ThxLast edited by bulki on Fri Dec 21, 2007 9:40 am; edited 1 time in total

----------

## geekounet

 *man screen wrote:*   

>        C-a a       (meta)        Send the command character (C-a) to window. See escape command.

 

Donc, t'as juste à faire un C-a a d  :Wink: 

----------

## dapsaille

 *geekounet wrote:*   

>  *man screen wrote:*          C-a a       (meta)        Send the command character (C-a) to window.
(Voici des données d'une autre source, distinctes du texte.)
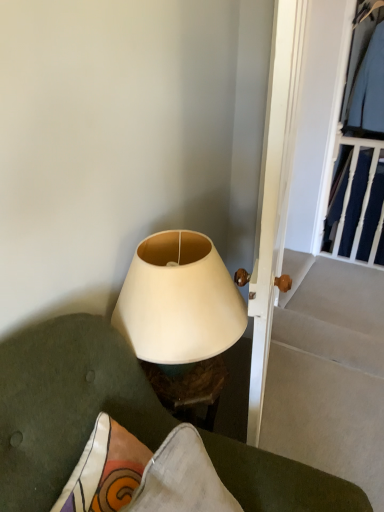 What do you see at coordinates (273, 193) in the screenshot? I see `white wooden door at center` at bounding box center [273, 193].

The width and height of the screenshot is (384, 512). Describe the element at coordinates (359, 204) in the screenshot. I see `dark blue fabric at upper right, positioned as the first clothing in bottom-to-top order` at that location.

The image size is (384, 512). Find the location of `matte white lampshade at center`. matte white lampshade at center is located at coordinates (66, 404).

The width and height of the screenshot is (384, 512). I want to click on white wooden door at center, so click(273, 193).

Considering the sizes of objects white matte lampshade at center and light blue fabric shirt at upper right, arranged as the second clothing when ordered from the bottom, in the image provided, who is taller, white matte lampshade at center or light blue fabric shirt at upper right, arranged as the second clothing when ordered from the bottom,?

light blue fabric shirt at upper right, arranged as the second clothing when ordered from the bottom.

Considering the relative positions of white matte lampshade at center and light blue fabric shirt at upper right, arranged as the second clothing when ordered from the bottom, in the image provided, is white matte lampshade at center to the right of light blue fabric shirt at upper right, arranged as the second clothing when ordered from the bottom, from the viewer's perspective?

Incorrect, white matte lampshade at center is not on the right side of light blue fabric shirt at upper right, arranged as the second clothing when ordered from the bottom.

Locate an element on the screen. lamp located in front of the light blue fabric shirt at upper right, arranged as the second clothing when ordered from the bottom is located at coordinates (181, 318).

Is matte white lampshade at center positioned with its back to dark blue fabric at upper right, positioned as the first clothing in bottom-to-top order?

No, matte white lampshade at center is not facing the opposite direction of dark blue fabric at upper right, positioned as the first clothing in bottom-to-top order.

Find the location of a particular element. The width and height of the screenshot is (384, 512). furniture below the dark blue fabric at upper right, positioned as the first clothing in bottom-to-top order (from the image's perspective) is located at coordinates (66, 404).

Looking at the image, does matte white lampshade at center seem bigger or smaller compared to dark blue fabric at upper right, positioned as the first clothing in bottom-to-top order?

Clearly, matte white lampshade at center is larger in size than dark blue fabric at upper right, positioned as the first clothing in bottom-to-top order.

Considering their positions, is matte white lampshade at center located in front of or behind dark blue fabric at upper right, the second clothing from the top?

Clearly, matte white lampshade at center is in front of dark blue fabric at upper right, the second clothing from the top.

You are a GUI agent. You are given a task and a screenshot of the screen. Output one action in this format:
    pyautogui.click(x=<x>, y=<y>)
    Task: Click on the clothing that appears below the white wooden door at center (from a real-world perspective)
    
    Given the screenshot: What is the action you would take?
    pyautogui.click(x=359, y=204)

Is white wooden door at center aimed at dark blue fabric at upper right, the second clothing from the top?

No, white wooden door at center is not aimed at dark blue fabric at upper right, the second clothing from the top.

Is white wooden door at center to the right of dark blue fabric at upper right, the second clothing from the top, from the viewer's perspective?

Incorrect, white wooden door at center is not on the right side of dark blue fabric at upper right, the second clothing from the top.

Looking at this image, from a real-world perspective, which is physically above, white wooden door at center or dark blue fabric at upper right, the second clothing from the top?

white wooden door at center.

Is point (354, 219) closer or farther from the camera than point (370, 50)?

Point (354, 219) is farther from the camera than point (370, 50).

Who is taller, dark blue fabric at upper right, positioned as the first clothing in bottom-to-top order, or light blue fabric shirt at upper right, arranged as the second clothing when ordered from the bottom?

dark blue fabric at upper right, positioned as the first clothing in bottom-to-top order.

Which object is closer to the camera, dark blue fabric at upper right, the second clothing from the top, or light blue fabric shirt at upper right, which ranks as the 1th clothing in top-to-bottom order?

Positioned in front is light blue fabric shirt at upper right, which ranks as the 1th clothing in top-to-bottom order.

Is dark blue fabric at upper right, the second clothing from the top, turned away from light blue fabric shirt at upper right, which ranks as the 1th clothing in top-to-bottom order?

No, light blue fabric shirt at upper right, which ranks as the 1th clothing in top-to-bottom order, is not at the back of dark blue fabric at upper right, the second clothing from the top.

Is white wooden door at center turned away from white matte lampshade at center?

Yes, white wooden door at center is facing away from white matte lampshade at center.

Locate an element on the screen. The height and width of the screenshot is (512, 384). door above the white matte lampshade at center (from the image's perspective) is located at coordinates (273, 193).

From the image's perspective, which one is positioned higher, white wooden door at center or white matte lampshade at center?

white wooden door at center, from the image's perspective.

From a real-world perspective, which object rests below the other?

white matte lampshade at center is physically lower.

Does point (275, 297) come closer to viewer compared to point (12, 422)?

No, (275, 297) is behind (12, 422).

Which object is further away from the camera, white wooden door at center or matte white lampshade at center?

white wooden door at center is behind.

From a real-world perspective, between white wooden door at center and matte white lampshade at center, who is vertically lower?

matte white lampshade at center is physically lower.

Is white wooden door at center not close to matte white lampshade at center?

No, white wooden door at center is not far away from matte white lampshade at center.

Considering the relative sizes of white matte lampshade at center and dark blue fabric at upper right, positioned as the first clothing in bottom-to-top order, in the image provided, is white matte lampshade at center bigger than dark blue fabric at upper right, positioned as the first clothing in bottom-to-top order,?

Yes.

From the image's perspective, which is above, white matte lampshade at center or dark blue fabric at upper right, the second clothing from the top?

dark blue fabric at upper right, the second clothing from the top, from the image's perspective.

Is point (135, 285) behind point (371, 242)?

No, it is not.

Considering the relative sizes of white matte lampshade at center and dark blue fabric at upper right, positioned as the first clothing in bottom-to-top order, in the image provided, is white matte lampshade at center wider than dark blue fabric at upper right, positioned as the first clothing in bottom-to-top order,?

Correct, the width of white matte lampshade at center exceeds that of dark blue fabric at upper right, positioned as the first clothing in bottom-to-top order.

What are the coordinates of `clothing above the white matte lampshade at center (from a real-world perspective)` in the screenshot? It's located at (369, 87).

In order to click on furniture below the dark blue fabric at upper right, positioned as the first clothing in bottom-to-top order (from the image's perspective) in this screenshot , I will do `click(66, 404)`.

Based on their spatial positions, is light blue fabric shirt at upper right, which ranks as the 1th clothing in top-to-bottom order, or dark blue fabric at upper right, positioned as the first clothing in bottom-to-top order, further from white wooden door at center?

light blue fabric shirt at upper right, which ranks as the 1th clothing in top-to-bottom order.

Looking at the image, which one is located further to matte white lampshade at center, light blue fabric shirt at upper right, which ranks as the 1th clothing in top-to-bottom order, or dark blue fabric at upper right, positioned as the first clothing in bottom-to-top order?

light blue fabric shirt at upper right, which ranks as the 1th clothing in top-to-bottom order, lies further to matte white lampshade at center than the other object.

Considering their positions, is dark blue fabric at upper right, the second clothing from the top, positioned further to light blue fabric shirt at upper right, arranged as the second clothing when ordered from the bottom, than white matte lampshade at center?

white matte lampshade at center lies further to light blue fabric shirt at upper right, arranged as the second clothing when ordered from the bottom, than the other object.

Based on their spatial positions, is matte white lampshade at center or white matte lampshade at center further from dark blue fabric at upper right, positioned as the first clothing in bottom-to-top order?

The object further to dark blue fabric at upper right, positioned as the first clothing in bottom-to-top order, is matte white lampshade at center.

Considering their positions, is dark blue fabric at upper right, the second clothing from the top, positioned closer to light blue fabric shirt at upper right, arranged as the second clothing when ordered from the bottom, than white wooden door at center?

dark blue fabric at upper right, the second clothing from the top, lies closer to light blue fabric shirt at upper right, arranged as the second clothing when ordered from the bottom, than the other object.

Estimate the real-world distances between objects in this image. Which object is closer to light blue fabric shirt at upper right, which ranks as the 1th clothing in top-to-bottom order, white matte lampshade at center or dark blue fabric at upper right, positioned as the first clothing in bottom-to-top order?

Based on the image, dark blue fabric at upper right, positioned as the first clothing in bottom-to-top order, appears to be nearer to light blue fabric shirt at upper right, which ranks as the 1th clothing in top-to-bottom order.

Considering their positions, is matte white lampshade at center positioned further to white matte lampshade at center than dark blue fabric at upper right, positioned as the first clothing in bottom-to-top order?

Among the two, dark blue fabric at upper right, positioned as the first clothing in bottom-to-top order, is located further to white matte lampshade at center.

Based on their spatial positions, is white matte lampshade at center or light blue fabric shirt at upper right, which ranks as the 1th clothing in top-to-bottom order, closer to dark blue fabric at upper right, positioned as the first clothing in bottom-to-top order?

light blue fabric shirt at upper right, which ranks as the 1th clothing in top-to-bottom order, is positioned closer to the anchor dark blue fabric at upper right, positioned as the first clothing in bottom-to-top order.

I want to click on lamp between white wooden door at center and dark blue fabric at upper right, positioned as the first clothing in bottom-to-top order, along the z-axis, so click(x=181, y=318).

You are a GUI agent. You are given a task and a screenshot of the screen. Output one action in this format:
    pyautogui.click(x=<x>, y=<y>)
    Task: Click on the clothing positioned between matte white lampshade at center and dark blue fabric at upper right, the second clothing from the top, from near to far
    The width and height of the screenshot is (384, 512).
    Given the screenshot: What is the action you would take?
    pyautogui.click(x=369, y=87)

At what (x,y) coordinates should I click in order to perform the action: click on door between matte white lampshade at center and dark blue fabric at upper right, the second clothing from the top, in the front-back direction. Please return your answer as a coordinate pair (x, y). The height and width of the screenshot is (512, 384). Looking at the image, I should click on (273, 193).

Identify the location of lamp that lies between white wooden door at center and matte white lampshade at center from top to bottom. (181, 318).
See escape command. 
> 
> Donc, t'as juste à faire un C-a a d 

 

 cad ?  ... ok ok je []

EDIT = Damned .. Geekounet modo ... gg j'avais pas vu (ou alors oublié depuis le temps)   :Laughing: Last edited by dapsaille on Fri Dec 21, 2007 9:39 am; edited 1 time in total

----------

## bulki

merci, j'avais pas compris que ça voulait dire ça  :Very Happy: 

----------

## geekounet

 *dapsaille wrote:*   

> EDIT = Damned .. Geekounet modo ... gg j'avais pas vu (ou alors oublié depuis le temps)  

 

Ha bah, ça date un peu maintenant  :Razz: 

----------

## truc

si ça t'arrives souvent, et que tu trouves ça un peu pénible tu peux changer la séquence d'échappement d'un des deux screens (le plus facile reste probablement de changer ta séquence en local pour ne pas avoir à le faire sur chaque machine distante) cf escape et bindkey dans le manuel, et si vraiment tu aimes le ^A chez toi tu peux te faire un petit binding sympa pour le changer sur le screen distant, (un binding sur ton screen local biensûr... ) 
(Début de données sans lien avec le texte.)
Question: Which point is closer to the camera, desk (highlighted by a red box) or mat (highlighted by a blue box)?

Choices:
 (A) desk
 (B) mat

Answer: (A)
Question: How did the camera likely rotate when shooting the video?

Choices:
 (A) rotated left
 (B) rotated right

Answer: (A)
Bon j'arrète j'm'enflamme encore là...

----------

## darkangel92

avec screen, pour se detacher d'une fenetre il faut faire CTRL A, CTRL D..   :Wink: 

----------

## xaviermiller

oui, mais quand tu as un screen dans un screen, il faut envoyer CTRL+A vers l'autre screen, ce qui se fait via "CTRL+A A"  :Wink: 

----------

## darkangel92

oué enfin je vois pas trop l'interet de screener dans screen   :Laughing:   :Arrow: 

----------

## xaviermiller

tu screenes un screen paske tu as des sessions ssh dans des sessions ssh que tu ne veux pas interrompre  :Wink: 

----------

## truc

 *darkangel92 wrote:*   

> oué enfin je vois pas trop l'interet de screener dans screen   

 

bah un screen en local dans lequel tu bosses, tu te connectes à une machine distante, tu y lances un screen ou bien réattaches un screen déjà présent et te voila avec déjà deux screen imbriqués...

----------